Dr Kantarjian noted other agents being studied for CML, including the allosteric inhibitor, asciminib (ABL001), which enables dual targeting of BCR-ABL1, and the novel SUN-K706, which targets T315I resistance in CML.13,14


  1. Siegel RL, Miller KD, Jemal A. Cancer statistics, 2017. CA Cancer J Clin. 2017;67:7-30
  2. NCCN guidelines: chronic myeloid leukemia, version 1.2018. National Comprehensive Cancer Network website. Updated July 26, 2017. Accessed August 2017.
  3. Milojkovic D, Apperley JF, Gerrard G, et al. Reponses to second-line tyrosine kinase inhibitors are durable: an intention-to-treat analysis in chronic myeloid leukemia patients. Blood. 2012;119:1828-43.
  4. NCCN evidence blocks: frequently asked questions. National Comprehensive Cancer Network website. Accessed July 2017.
  5. NCCN guidelines: chronic myeloid leukemia, version 2.2017. NCCN evidence blocks. National Comprehensive Cancer Network website. Updated January 19, 2017. Accessed July 2017.

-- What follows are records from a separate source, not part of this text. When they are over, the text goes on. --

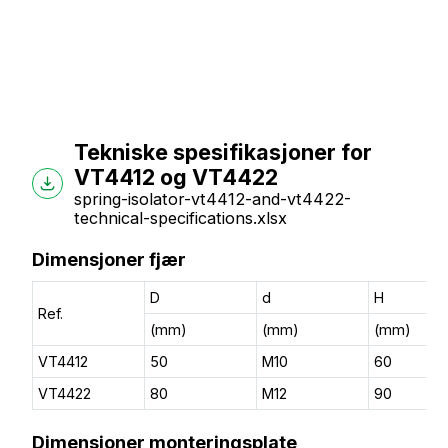
Tekniske spesifikasjoner for
VT4412 og VT4422
spring-isolator-vt4412-and-vt4422-
technical-specifications.xlsx
Dimensjoner fjær
D
d
H
Ref.
(mm)
(mm)
(mm)
VT4412
50
M10
60
VT4422
80
M12
90
Dimensjoner monteringsplate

  6. Bosulif (prescribing information). Pfizer, Inc website. Updated April 2017. Accessed July 2017.
  7. Gleevec (prescribing information). Novartis website. Updated April 2017. Accessed July 2017.
  8. Inclusig (prescribing information). Ariad, Inc website. Updated November 2016. Accessed July 2017.
  9. Sprycel (prescribing information). Bristol-Myers Squibb website. Updated April 2017. Accessed July 2017.
  10. Tasigna (prescribing information). Novartis website. Updated February 2017. Accessed July 2017.
  11. Hughes TP, Munhoz E, Aurelio Salvino M, et al. Nilotinib dose-optimization in newly diagnosed chronic myeloid leukaemia in chronic phase: final results from ENEXTxtnd. Br J Haematol. 2017 Jul 12. doi: 10.1111/bjh. 14829 [Epub ahead of print]
  12. Synribo (prescribing information). Teva Pharmaceuticals, Inc website. Updated December 2015. Accessed July 2017.
  13. Wylie AA, Schoepfer J, Jahnke W, et al. The allosteric inhibitor ABL001 enables dual targeting of BCR-ABL1. Nature. 2017;543:733-7.
  14. NCE projects/anti-cancer. Sun Pharma Advanced Research Company website. Accessed July 2017.